Studio album by Stephen Stills
- Released: July 10, 2007
- Recorded: 1968
- Studio: A&R, New York City
- Genre: Rock
- Length: 40:16
- Label: Eyewall/Rhino
- Producer: Stephen Stills

Stephen Stills chronology
| Man Alive! (2005) | Just Roll Tape: April 26th, 1968 (2007) | Pieces (2009) |

= Just Roll Tape =

Just Roll Tape: April 26, 1968 is a Stephen Stills demo album released in 2007. In the sleeve notes to the CD, Stephen Stills recalls that he was present at a Judy Collins session in New York in 1968, and when she finished with studio time remaining, Stills paid the engineer privately to let him record song demos. But Stills left the tapes in the studio and eventually considered them lost.

When the studio was about to close in 1978, musician Joe Colasurdo, who was rehearsing there, was told by the owner that he could take away any tapes he wanted to before they cleared the place out.
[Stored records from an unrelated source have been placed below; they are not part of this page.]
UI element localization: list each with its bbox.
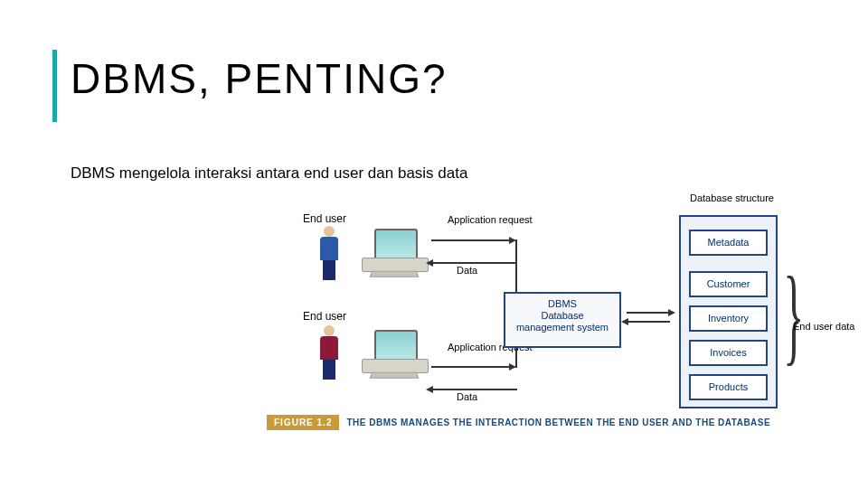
db-item-customer: Customer [689,271,768,297]
slide: DBMS, PENTING? DBMS mengelola interaksi … [0,0,868,488]
arrow-line [515,239,517,292]
database-structure-box: Metadata Customer Inventory Invoices Pro… [679,215,778,408]
arrow-line [627,321,670,323]
slide-subtitle: DBMS mengelola interaksi antara end user… [71,164,467,183]
end-user-bottom-label: End user [303,310,346,323]
arrow-head-icon [426,259,433,267]
accent-bar [52,50,57,122]
arrow-head-icon [668,309,675,316]
db-item-metadata: Metadata [689,230,768,256]
arrow-line [627,312,670,314]
db-item-invoices: Invoices [689,340,768,366]
end-user-data-label: End user data [793,321,838,332]
slide-title: DBMS, PENTING? [71,54,448,103]
db-item-inventory: Inventory [689,305,768,332]
computer-icon [362,229,427,276]
arrow-line [431,366,511,368]
dbms-line: management system [505,322,619,333]
dbms-diagram: End user End user Application request Da… [267,212,809,447]
arrow-label: Data [457,391,477,402]
figure-caption-text: THE DBMS MANAGES THE INTERACTION BETWEEN… [339,415,778,430]
db-structure-label: Database structure [690,192,762,203]
arrow-line [431,389,517,390]
arrow-line [431,262,517,264]
person-icon [314,325,344,380]
figure-number: FIGURE 1.2 [267,415,339,430]
dbms-line: DBMS [505,298,619,310]
arrow-label: Application request [448,214,533,225]
person-icon [314,226,344,280]
brace-icon: } [783,253,804,378]
end-user-top-label: End user [303,212,346,225]
dbms-line: Database [505,310,619,322]
arrow-line [431,239,511,241]
dbms-box: DBMS Database management system [504,292,621,348]
figure-caption: FIGURE 1.2THE DBMS MANAGES THE INTERACTI… [267,413,809,429]
arrow-head-icon [621,318,628,325]
db-item-products: Products [689,374,768,400]
arrow-label: Data [457,265,477,276]
computer-icon [362,330,427,377]
arrow-head-icon [426,386,433,393]
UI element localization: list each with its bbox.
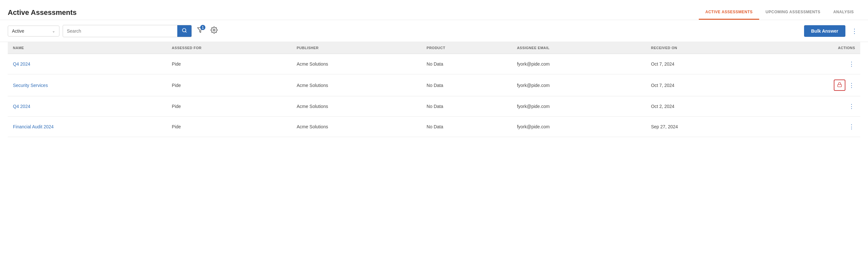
- table-row: Security Services Pide Acme Solutions No…: [8, 74, 860, 96]
- vertical-dots-icon: ⋮: [848, 103, 855, 110]
- status-dropdown[interactable]: Active ⌄: [8, 26, 59, 36]
- chevron-down-icon: ⌄: [52, 29, 55, 33]
- actions-cell-2: ⋮: [767, 102, 855, 111]
- search-input[interactable]: [63, 26, 177, 36]
- cell-publisher-2: Acme Solutions: [291, 96, 422, 117]
- cell-assignee-email-0: fyork@pide.com: [512, 54, 646, 74]
- actions-cell-3: ⋮: [767, 122, 855, 132]
- page-title: Active Assessments: [8, 8, 76, 17]
- col-header-name: NAME: [8, 42, 166, 54]
- row-more-button-1[interactable]: ⋮: [848, 81, 855, 90]
- row-more-button-2[interactable]: ⋮: [848, 102, 855, 111]
- cell-publisher-0: Acme Solutions: [291, 54, 422, 74]
- page-header: Active Assessments ACTIVE ASSESSMENTS UP…: [0, 0, 868, 20]
- col-header-received-on: RECEIVED ON: [646, 42, 762, 54]
- table-body: Q4 2024 Pide Acme Solutions No Data fyor…: [8, 54, 860, 137]
- col-header-assessed-for: ASSESSED FOR: [166, 42, 291, 54]
- cell-actions-1: ⋮: [762, 74, 860, 96]
- actions-cell-1: ⋮: [767, 80, 855, 91]
- assessments-table: NAME ASSESSED FOR PUBLISHER PRODUCT ASSI…: [8, 42, 860, 137]
- cell-assessed-for-0: Pide: [166, 54, 291, 74]
- cell-actions-2: ⋮: [762, 96, 860, 117]
- filter-badge: 1: [200, 25, 206, 30]
- vertical-dots-icon: ⋮: [848, 123, 855, 130]
- tab-active-assessments[interactable]: ACTIVE ASSESSMENTS: [699, 5, 759, 20]
- svg-point-3: [213, 29, 215, 31]
- cell-assignee-email-1: fyork@pide.com: [512, 74, 646, 96]
- cell-name-0: Q4 2024: [8, 54, 166, 74]
- row-link-name-3[interactable]: Financial Audit 2024: [13, 124, 54, 129]
- more-options-button[interactable]: ⋮: [848, 26, 860, 36]
- col-header-publisher: PUBLISHER: [291, 42, 422, 54]
- settings-button[interactable]: [209, 25, 220, 37]
- cell-product-0: No Data: [422, 54, 512, 74]
- lock-icon: [837, 82, 842, 88]
- table-header: NAME ASSESSED FOR PUBLISHER PRODUCT ASSI…: [8, 42, 860, 54]
- cell-actions-0: ⋮: [762, 54, 860, 74]
- col-header-actions: ACTIONS: [762, 42, 860, 54]
- tab-analysis[interactable]: ANALYSIS: [827, 5, 860, 20]
- cell-assessed-for-1: Pide: [166, 74, 291, 96]
- lock-button-1[interactable]: [834, 80, 845, 91]
- vertical-dots-icon: ⋮: [848, 82, 855, 89]
- row-link-name-2[interactable]: Q4 2024: [13, 104, 30, 109]
- page-wrapper: Active Assessments ACTIVE ASSESSMENTS UP…: [0, 0, 868, 256]
- search-container: [63, 25, 192, 37]
- row-more-button-0[interactable]: ⋮: [848, 59, 855, 69]
- table-row: Financial Audit 2024 Pide Acme Solutions…: [8, 117, 860, 137]
- cell-received-on-2: Oct 2, 2024: [646, 96, 762, 117]
- col-header-product: PRODUCT: [422, 42, 512, 54]
- tab-upcoming-assessments[interactable]: UPCOMING ASSESSMENTS: [759, 5, 827, 20]
- table-row: Q4 2024 Pide Acme Solutions No Data fyor…: [8, 96, 860, 117]
- cell-assessed-for-2: Pide: [166, 96, 291, 117]
- svg-line-1: [185, 31, 186, 32]
- cell-assignee-email-2: fyork@pide.com: [512, 96, 646, 117]
- cell-assessed-for-3: Pide: [166, 117, 291, 137]
- cell-name-1: Security Services: [8, 74, 166, 96]
- search-icon: [182, 28, 187, 34]
- cell-name-2: Q4 2024: [8, 96, 166, 117]
- cell-product-1: No Data: [422, 74, 512, 96]
- cell-received-on-0: Oct 7, 2024: [646, 54, 762, 74]
- status-selected-label: Active: [12, 28, 24, 34]
- table-header-row: NAME ASSESSED FOR PUBLISHER PRODUCT ASSI…: [8, 42, 860, 54]
- nav-tabs: ACTIVE ASSESSMENTS UPCOMING ASSESSMENTS …: [699, 5, 860, 20]
- row-more-button-3[interactable]: ⋮: [848, 122, 855, 132]
- toolbar: Active ⌄ 1: [0, 20, 868, 42]
- gear-icon: [211, 27, 218, 35]
- cell-product-2: No Data: [422, 96, 512, 117]
- cell-publisher-1: Acme Solutions: [291, 74, 422, 96]
- row-link-name-0[interactable]: Q4 2024: [13, 61, 30, 66]
- cell-assignee-email-3: fyork@pide.com: [512, 117, 646, 137]
- actions-cell-0: ⋮: [767, 59, 855, 69]
- cell-product-3: No Data: [422, 117, 512, 137]
- vertical-dots-icon: ⋮: [848, 60, 855, 67]
- cell-publisher-3: Acme Solutions: [291, 117, 422, 137]
- row-link-name-1[interactable]: Security Services: [13, 83, 48, 88]
- table-row: Q4 2024 Pide Acme Solutions No Data fyor…: [8, 54, 860, 74]
- table-container: NAME ASSESSED FOR PUBLISHER PRODUCT ASSI…: [0, 42, 868, 256]
- cell-received-on-3: Sep 27, 2024: [646, 117, 762, 137]
- vertical-dots-icon: ⋮: [851, 27, 858, 35]
- cell-received-on-1: Oct 7, 2024: [646, 74, 762, 96]
- cell-name-3: Financial Audit 2024: [8, 117, 166, 137]
- svg-rect-4: [838, 84, 841, 87]
- search-button[interactable]: [177, 25, 191, 37]
- col-header-assignee-email: ASSIGNEE EMAIL: [512, 42, 646, 54]
- cell-actions-3: ⋮: [762, 117, 860, 137]
- filter-button[interactable]: 1: [195, 25, 206, 37]
- bulk-answer-button[interactable]: Bulk Answer: [804, 25, 845, 37]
After seeing Stills' names on several of the boxes, Colasurdo kept them safe until he could find a reel-to-reel machine to play them on. Colasurdo began attempting to get the masters safely back into Stills's hands, an undertaking that took 25 years. In 2003, he was connected to Graham Nash after happening to meet a close friend of his named Dan Curland, who owns the Mystic Disc Record Store. Nash received the tapes and passed them on to Stills, encouraging him to release them.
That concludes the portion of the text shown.